Biaya Haji Melonjak, Menhaj Siap Negosiasi Maskapai

Biaya Haji Melonjak, Menhaj Siap Negosiasi Maskapai

Kenaikan Biaya Penerbangan Haji yang Mengguncang

Menteri Haji dan Umrah (Menhaj) Mochamad Irfan Yusuf mengungkapkan bahwa pihaknya akan melakukan negosiasi dengan maskapai penerbangan terkait kenaikan biaya penerbangan haji. Hal ini dilakukan setelah adanya kenaikan biaya sebesar Rp1,77 triliun akibat kenaikan harga avtur.

Biaya Haji Melonjak, Menhaj - Biaya Haji Melonjak, Menhaj Siap Negosiasi Maskapa pt 1

Irfan menegaskan bahwa kenaikan biaya tersebut akan ditanggung oleh keuangan negara. Meskipun demikian, teknis penggunaan anggaran APBN atau sumber lainnya masih dalam proses penentuan. "Keuangan negara bisa berasal dari APBN atau sumber lainnya. Tapi secara umum siap untuk keuangan negara," ujarnya seusai rapat dengan Komisi VIII DPR di kompleks parlemen, Senayan, Selasa (14/4/2026).

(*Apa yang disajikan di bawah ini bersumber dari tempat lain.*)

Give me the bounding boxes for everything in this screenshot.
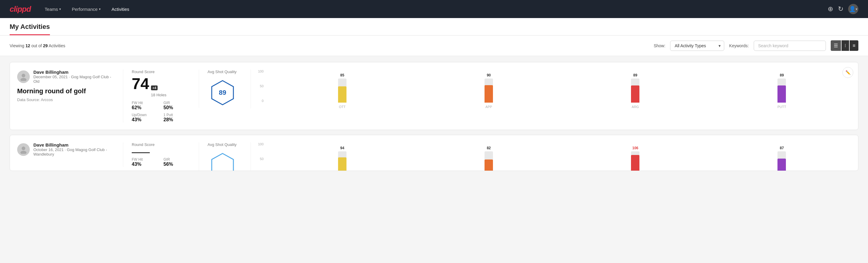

Pihaknya masih dalam proses negosiasi dengan maskapai penerbangan untuk mendapatkan angka riil kenaikan biaya penerbangan. Saat ini, perhitungan kenaikan harga mencapai Rp1,77 triliun. "Nambah (biaya) jelas nggak. Nambah tidak. Tapi kita berupaya bernegosiasi tentang angka riil yang harus kita sesuaikan itu," tambah Irfan.

Sementara itu, Ketua Komisi VIII DPR Marwan Dasopang menyatakan bahwa belum ada kesepakatan apakah tambahan biaya tersebut akan menggunakan APBN atau tidak. Kemenhaj diminta untuk menghitung secara pasti kebutuhan kenaikan biayanya.

"Belum. Tadi poinnya kita buat agak longgar karena angka-angkanya juga kita belum pasti. Kita meminta pemerintah atau menteri haji kembali lagi menghitung secara utuh sebetulnya kebutuhannya berapa," ucap Marwan.

Meski begitu, intinya kenaikan biaya haji berasal dari keuangan negara. Dipastikan kenaikan biaya penerbangan tidak dibebankan kepada jemaah. "Intinya semuanya dari pemerintah. Sumbernya yang kita belum tahu apakah APBN atau keuangan negara yang dari mana, umpamanya dari BUMN atau Danantara," kata dia.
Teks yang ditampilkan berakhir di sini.